America is a melting pot? Is it a country of immigrants? You would not know that it was if you listened to Republicans trying to get their party’s nomination.
They seem to agree on three things:
- Ending the right to citizenship for babies born in the United States to undocumented parents.
- Deporting all the undocumented people in the United States. Donald Trump says easy return for the “good ones.”
- Punishing the “sanctuary cities” that welcome law-abiding migrants.
Three Republicans – Jeb Bush of Florida, Chris Christie of New Jersey and John Kasich of Ohio – are more moderate in their views. All three support some form of legal status for the undocumented. All are past or current governors.
Conservatives tend to vote in Republican primaries. Iowa, New Hampshire and South Carolina hold early primaries. They are conservative states. Voting takes place in those states in February 2016.

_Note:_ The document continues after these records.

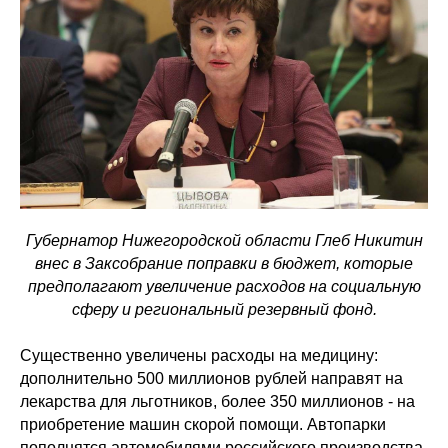
Губернатор Нижегородской области Глеб Никитин
внес в Заксобрание поправки в бюджет, которые
предполагают увеличение расходов на социальную
сферу и региональный резервный фонд.
Существенно увеличены расходы на медицину:
дополнительно 500 миллионов рублей направят на
лекарства для льготников, более 350 миллионов - на
приобретение машин скорой помощи. Автопарки
пополнятся автомобилями российского производства,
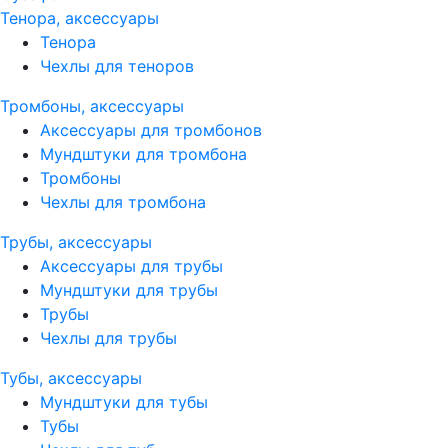
Тенора, аксессуары
Тенора
Чехлы для теноров
Тромбоны, аксессуары
Аксессуары для тромбонов
Мундштуки для тромбона
Тромбоны
Чехлы для тромбона
Трубы, аксессуары
Аксессуары для трубы
Мундштуки для трубы
Трубы
Чехлы для трубы
Тубы, аксессуары
Мундштуки для тубы
Тубы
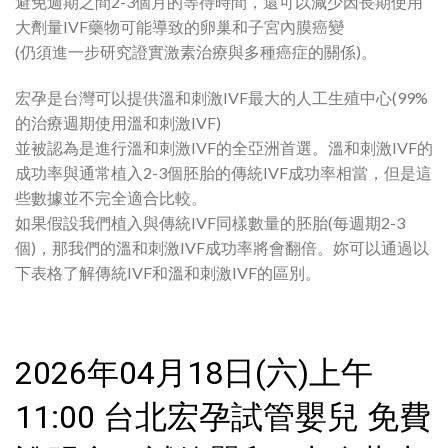
避免週期之間2-3個月的等待時間，還可以減少因長期使用
大劑量IVF藥物可能導致的卵巢和子宮內膜癌變
(仍須進一步研究證實激素治療與多種癌症的關係)。
宏孕是台灣可以提供溫和刺激IVF最大的人工生殖中心(99%
的治療週期使用溫和刺激IVF)
並被認為是進行溫和刺激IVF的全亞洲首選。溫和刺激IVF的
成功率與通常植入2-3個胚胎的傳統IVF成功率相當，但是這
些數據並不完全適合比較。
如果假設我們植入與傳統IVF同樣數量的胚胎(每週期2-3
個)，那我們的溫和刺激IVF成功率將會翻倍。妳可以通過以
下表格了解傳統IVF和溫和刺激IVF的區別。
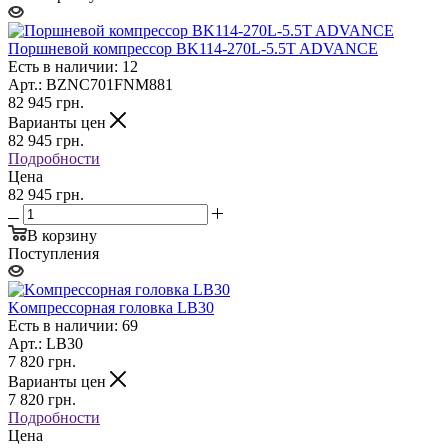
Поршневой компрессор BK114-270L-5.5T ADVANCE
Есть в наличии: 12
Арт.: BZNC701FNM881
82 945
грн.
Варианты цен
82 945
грн.
Подробности
Цена
82 945 грн.
В корзину
Поступления
Koмпpeccopнaя гoлoвкa LB30
Есть в наличии: 69
Арт.: LB30
7 820
грн.
Варианты цен
7 820
грн.
Подробности
Цена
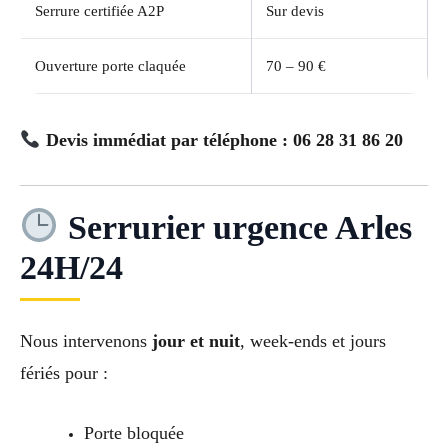
Serrure certifiée A2P
Sur devis
Ouverture porte claquée
70 – 90 €
Devis immédiat par téléphone : 06 28 31 86 20
Serrurier urgence Arles
24H/24
Nous intervenons
jour et nuit
, week-ends et jours
fériés pour :
Porte bloquée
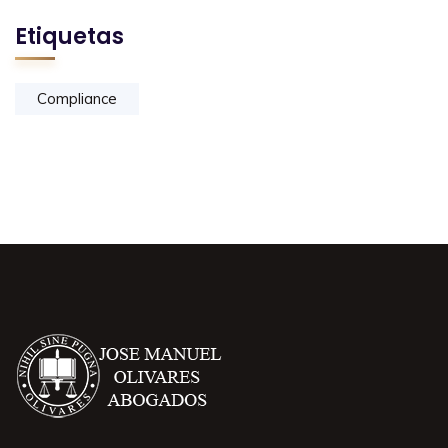
Etiquetas
Compliance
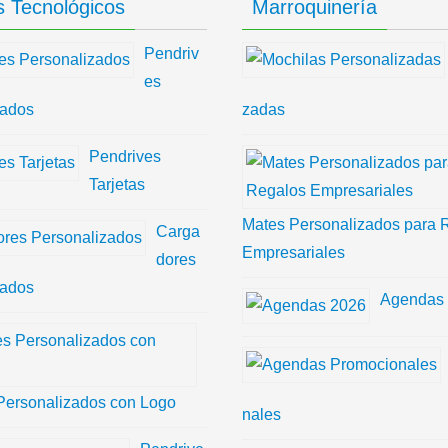
 Tecnológicos
Marroquinería
Pendriv
es
zados
zadas
Pendrives
Tarjetas
Mates Personalizados para 
Carga
Empresariales
dores
zados
Agendas
Personalizados con Logo
nales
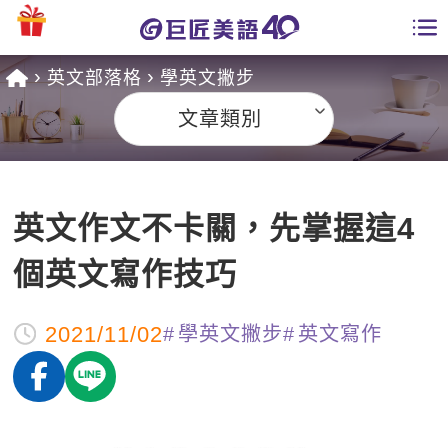
英文部落格
學英文撇步
學員專區
文章類別
課程總覽
日語課程總表
開課查詢
英文作文不卡關，先掌握這4
英文課程總表
全國分校
個英文寫作技巧
英文會話
免費資源
2021/11/02
學英文撇步
英文寫作
商用英文
英文部落格
師資團隊
英文檢定
多益秒學堂
學習分享
能力養成
TOEIC 多益課程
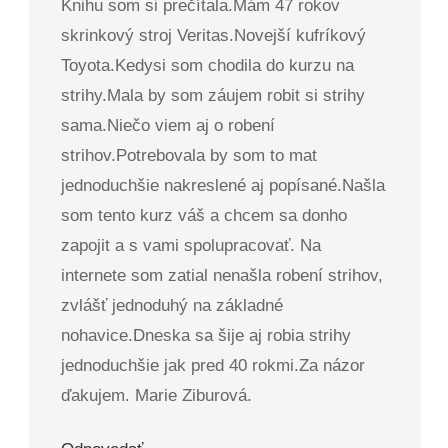
Knihu som si prečítala.Mám 47 rokov
skrinkový stroj Veritas.Novejší kufríkový
Toyota.Kedysi som chodila do kurzu na
strihy.Mala by som záujem robit si strihy
sama.Niečo viem aj o robení
strihov.Potrebovala by som to mat
jednoduchšie nakreslené aj popísané.Našla
som tento kurz váš a chcem sa donho
zapojit a s vami spolupracovať. Na
internete som zatial nenašla robení strihov,
zvlášť jednoduhý na základné
nohavice.Dneska sa šije aj robia strihy
jednoduchšie jak pred 40 rokmi.Za názor
ďakujem. Marie Ziburová.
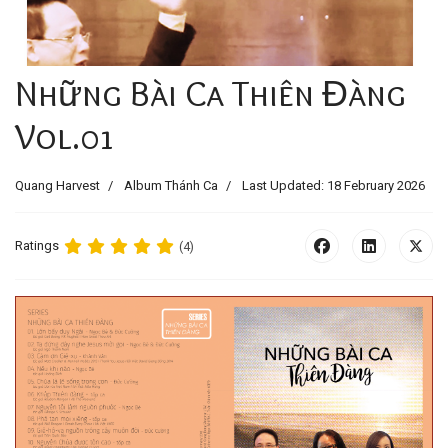
Những Bài Ca Thiên Đàng
Vol.01
Quang Harvest
Album Thánh Ca
Last Updated: 18 February 2026
Ratings
(4)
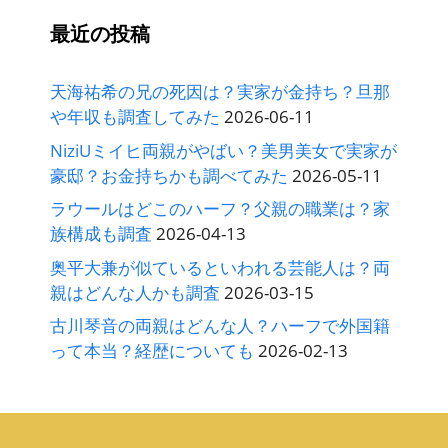
最近の投稿
天海祐希の兄の死因は？実家が金持ち？旦那
や年収も調査してみた
2026-06-11
NiziUミイヒ両親がやばい？美男美女で実家が
豪邸？お金持ちかも調べてみた
2026-05-11
ラウールはどこのハーフ？父親の職業は？家
族構成も調査
2026-04-13
奥平大兼が似ているといわれる芸能人は？両
親はどんな人かも調査
2026-03-15
古川琴音の両親はどんな人？ハーフで外国籍
って本当？経歴についても
2026-02-13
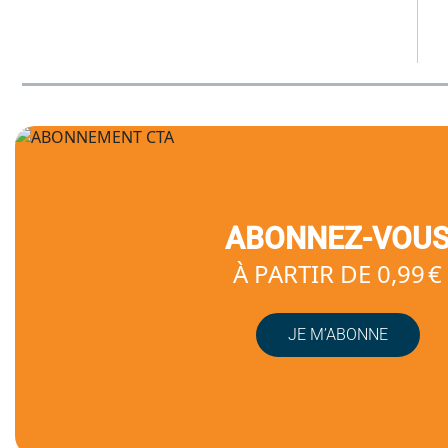
ABONNEZ-VOU
À PARTIR DE 0,99 €
JE M’ABONNE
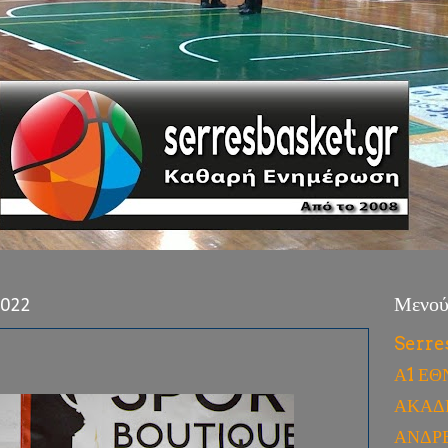
2022
Μενο
Serre
Α1 ΕΘ
ΑΚΑΔ
ΑΝΔΡ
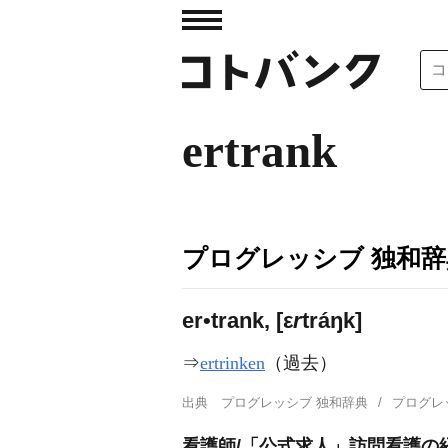
ertrank
プログレッシブ 独和辞
er•trank, [ε
r
tráŋk]
⇒
ertrinken
（過去）
出典
プログレッシブ 独和辞典
プログレ
看護師/「公式求人」訪問看護の経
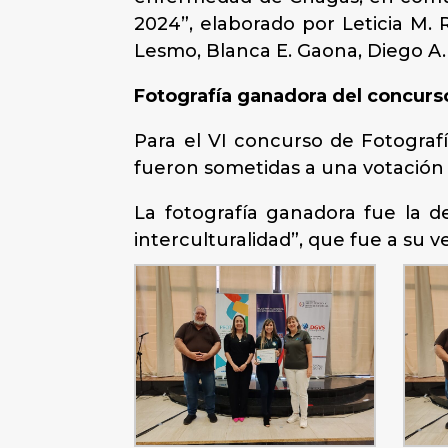
2024”, elaborado por Leticia M. 
Lesmo, Blanca E. Gaona, Diego A.
Fotografía ganadora del concurs
Para el VI concurso de Fotografí
fueron sometidas a una votación 
La fotografía ganadora fue la d
interculturalidad”, que fue a su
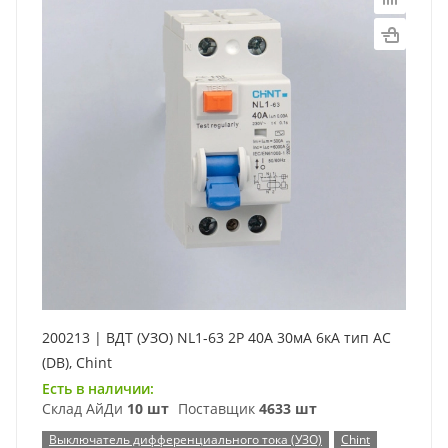
200213 | ВДТ (УЗО) NL1-63 2P 40А 30мА 6кА тип AC
(DB), Chint
Есть в наличии:
Склад АйДи
10 шт
Поставщик
4633 шт
Выключатель дифференциального тока (УЗО)
Chint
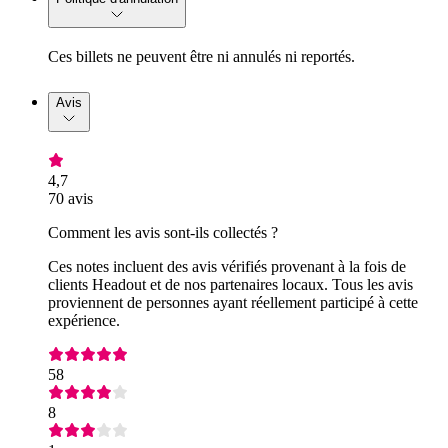
Ces billets ne peuvent être ni annulés ni reportés.
Avis
4,7
70 avis
Comment les avis sont-ils collectés ?
Ces notes incluent des avis vérifiés provenant à la fois de
clients Headout et de nos partenaires locaux. Tous les avis
proviennent de personnes ayant réellement participé à cette
expérience.
58
8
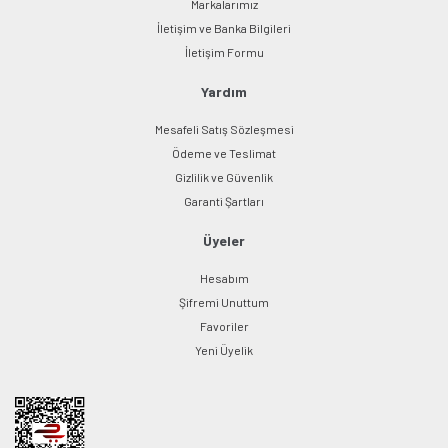
Markalarımız
İletişim ve Banka Bilgileri
Gönder
İletişim Formu
Yardım
Mesafeli Satış Sözleşmesi
Ödeme ve Teslimat
Gizlilik ve Güvenlik
Garanti Şartları
Üyeler
Hesabım
Şifremi Unuttum
Favoriler
Yeni Üyelik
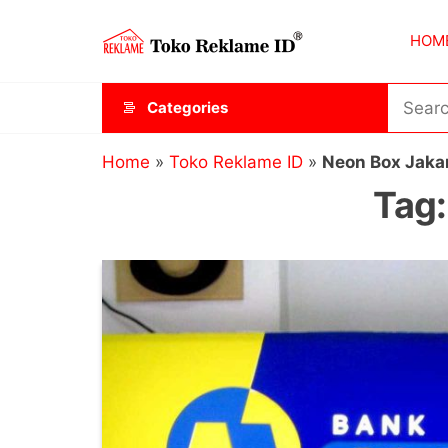
Skip
Toko
JAGOAN
to
HOM
IKLAN
Reklame
the
ID
content
Categories
Home
»
Toko Reklame ID
»
Neon Box Jaka
Tag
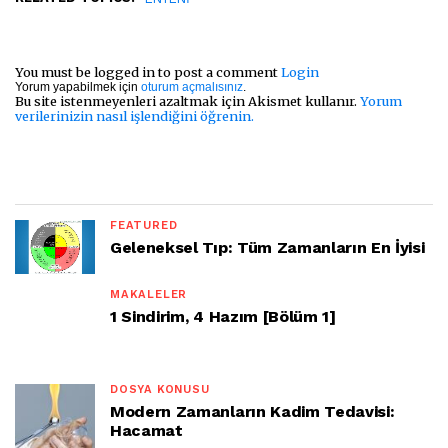
You must be logged in to post a comment
Login
Yorum yapabilmek için
oturum açmalısınız
.
Bu site istenmeyenleri azaltmak için Akismet kullanır.
Yorum
verilerinizin nasıl işlendiğini öğrenin.
FEATURED
Geleneksel Tıp: Tüm Zamanların En İyisi
MAKALELER
1 Sindirim, 4 Hazım [Bölüm 1]
DOSYA KONUSU
Modern Zamanların Kadim Tedavisi:
Hacamat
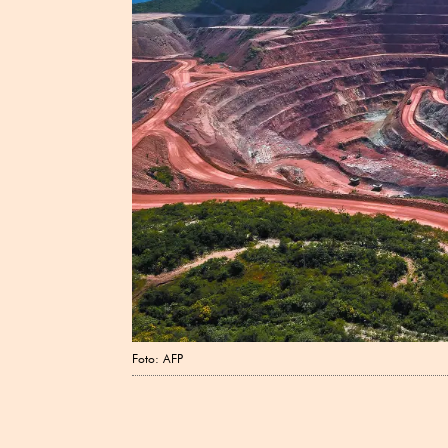
Foto: AFP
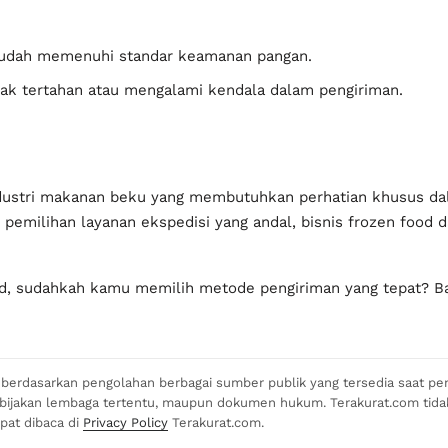
sudah memenuhi standar keamanan pangan.
idak tertahan atau mengalami kendala dalam pengiriman.
ndustri makanan beku yang membutuhkan perhatian khusus da
pemilihan layanan ekspedisi yang andal, bisnis frozen food
od, sudahkah kamu memilih metode pengiriman yang tepat? B
si berdasarkan pengolahan berbagai sumber publik yang tersedia saat pen
kebijakan lembaga tertentu, maupun dokumen hukum. Terakurat.com tid
apat dibaca di
Privacy Policy
Terakurat.com.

Many conservatives have strong feelings for American traditions. Sometimes these traditions go back to the founding of the country. At the Birth of America 228 years ago, it was run by white males. Women, minorities and immigrants have changed the ways of the past.
The Republican candidates rush to appeal to conservatives. However, white male dominance is no longer as strong in the U.S. as it was 50 years ago.
Practical matters seem to be put aside by many conservatives. Such matters include who will work on America’s farms? Who will fill the low-paying jobs offered by employers? How can 11 million people be deported? How will remittances going from the U.S. to Mexico be blocked? If we do any of these things, how can we remain a country of laws?
Most Republicans say these conservative views are suicide for the party. The nation as a whole has more moderate views on immigration. More Latinos are voting in every election.
Most likely the fever will abate next year. The Silly season should be over.